Ka Kha Ga Gha is a wholesome comedy that is also a self-reflexive film. The story revolves around 72-year-old Madhab Duta (Paran Bandopadhyay) who left his parents behind to find a footing in the film industry as a hero. Sadly, his dreams remained unfulfilled. He turns his Kolkata residence into a mess offering shelter to youngsters who have come with dreams of making it in films. How the older man and his batch of tenants realize their dream makes for the rest of the story.

The core of this film, directed by Krishnendu Chatterji, takes us back to Nadira Babbar’s Ekjut’s wonderful play Yeh Hai Bambai Meri Jaan, which sustains its popularity across audiences of all classes. The subject is not exactly new but it takes on a solid premise that is quite convincing. The strange title of the film, Ka Kha Ga Gha is the name of a group that, under the guidance of Madhab Dutta, take up a mission that will fulfill their dreams of producing a dream film which they will be a part of in different ways. The name is coined from the first letter of the names of four members of the group – Kalyan, Kharaj, Ganesh and Ghanta. This does not quite reflect positively on their imagination and that sort of sets the pace of the film.

The opening is emotionally touching.
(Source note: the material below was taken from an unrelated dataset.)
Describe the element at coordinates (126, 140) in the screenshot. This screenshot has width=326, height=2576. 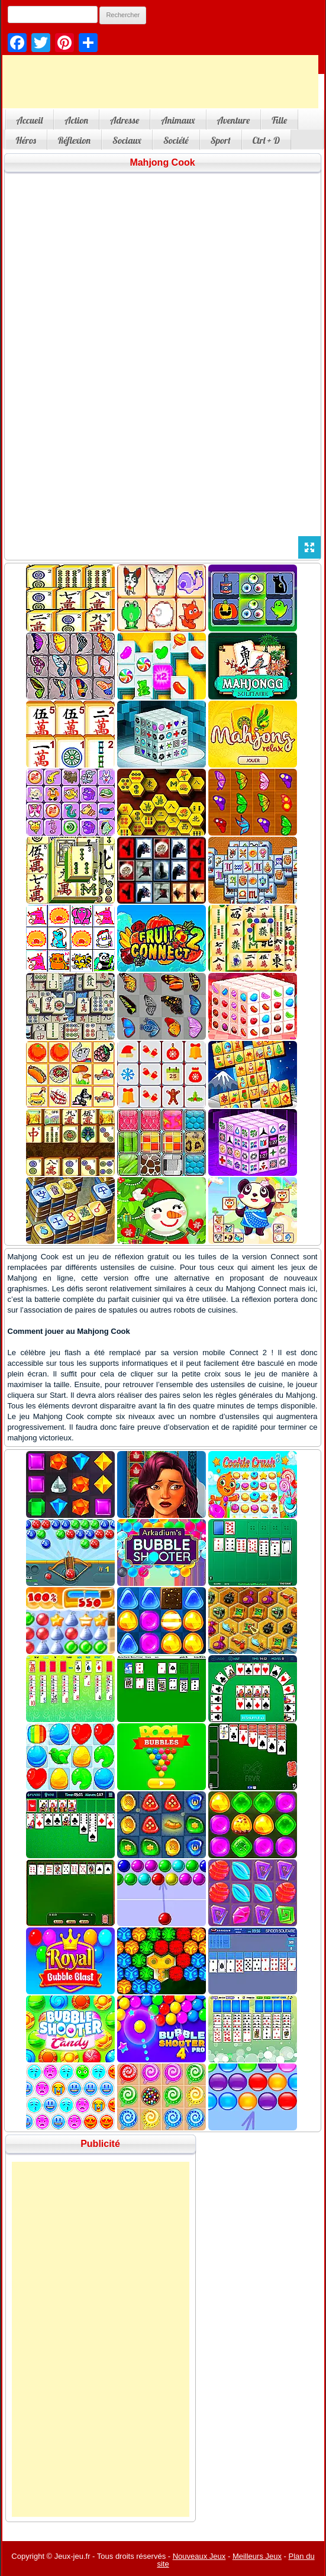 I see `Sociaux` at that location.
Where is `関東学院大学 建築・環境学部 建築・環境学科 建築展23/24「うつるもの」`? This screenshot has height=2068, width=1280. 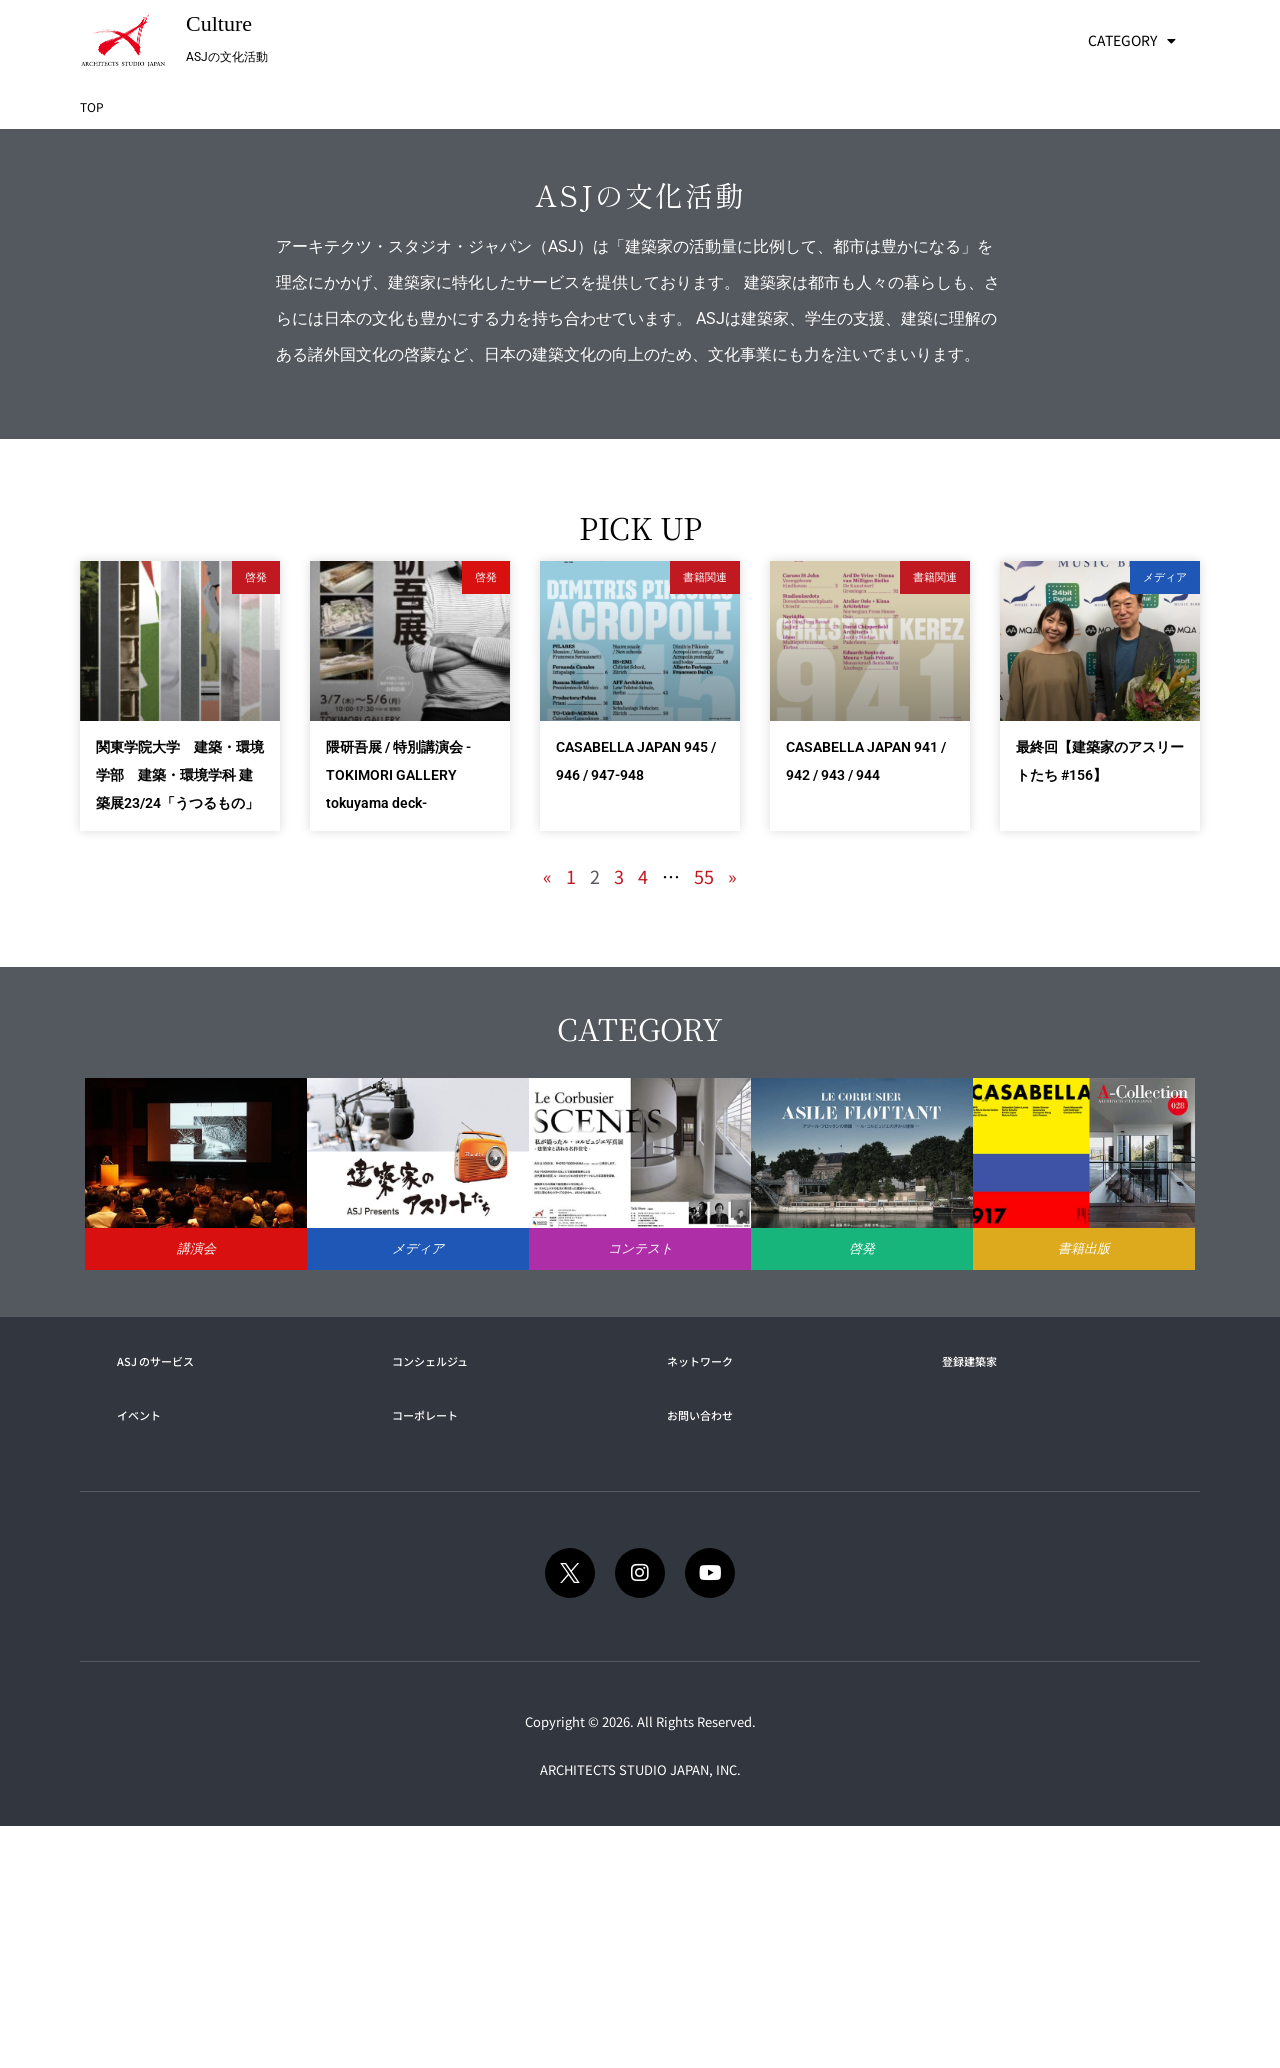 関東学院大学 建築・環境学部 建築・環境学科 建築展23/24「うつるもの」 is located at coordinates (180, 775). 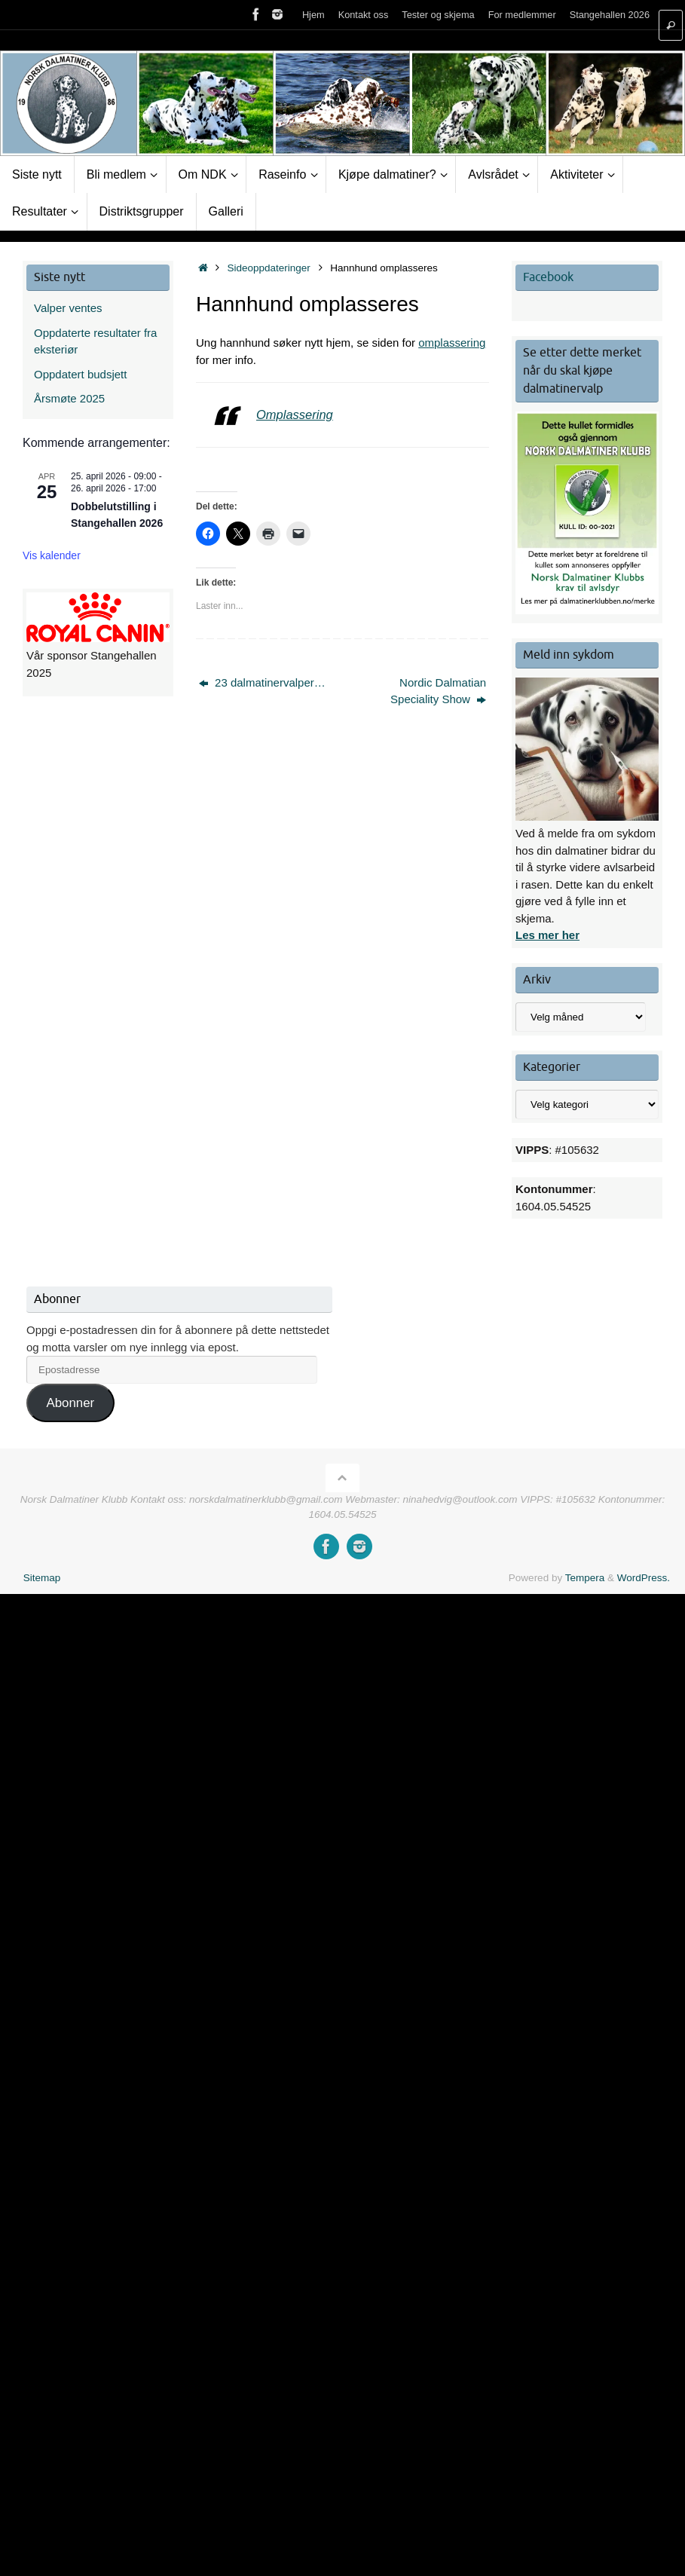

Madhab Dutta who runs a small tea-shop in the complex of a film studio does not tire of repeating the story of his unfulfilled dreams to his customers who are also his friends. During one of these narrations, he goes back to his past when he tells his father that he is not interested in the family business but wants to go to Kolkata to become an actor. This brief flashback is woven beautifully into the present that shows Madhab Dutta in his present age while his parents are shown like they were in the past. It is stylized to reflect a bygone age and that makes it a telling moment in the film. Madhab Dutta’s long track record in failing to fulfill his dreams has gifted him with the foresight of recognizing young men walking into the studio as having come to make it in films. He admits that though he came to become Uttam Kumar, he has worked with many great actors as an ‘extra’.

Trust a veteran actor like Paran Bandopadhyay to do more than justice to the character of Madhab Dutta, the ‘hero, of this rather unusual film. The youngsters, who stay in his mess and to whom he is mentor to, are a varied lot but only Lama and Samadarshi are able to inject their sketchy characters with some flesh and blood while the others are much too clichéd to make an impression. Aparajita Adya as the biscuit factory owner’s wife who obsesses with begetting a child even 25 years after marriage is a scream; she is so good. It is a character with several shades and she performs it to perfection. Kaushik Ganguly, who is perhaps a better actor than director, plays the biscuit factory owner with the hilarious touch of explaining and understanding anything and everything with biscuits. One room in his home is wallpapered entirely with biscuits of different kinds. The director could have drawn more out of this character but he fails to mainly because the film begins to drag when the camera and the script focus too much on the mess residents and that too without much logic.

The songs (Anindya Chatterjee) and the background score (Prabuddha Banerjee) fit neatly into the simple ambience of the film and one duet belted out by Shreya Ghoshal and Arijit Singh brings out the subtle romance of the scene between one of the would-be actors and his girlfriend very well. The director has also cleverly incorporated an item number inside a biscuit factory without it looking like a needless intrusion. The camera, though, moves all over distractedly in the beginning to thankfully steady down as the narrative unfolds. The location of the mess in a narrow lane in the northern part of Kolkata brings with it a touch of nostalgia for old timers. However, Ka Kha Ga Gha could have been a much better film if the director had controlled the temptation to go on with the story when he could have done it within 80 minutes to begin with. At 136 minutes, for all its little moments, its appears highly stretched.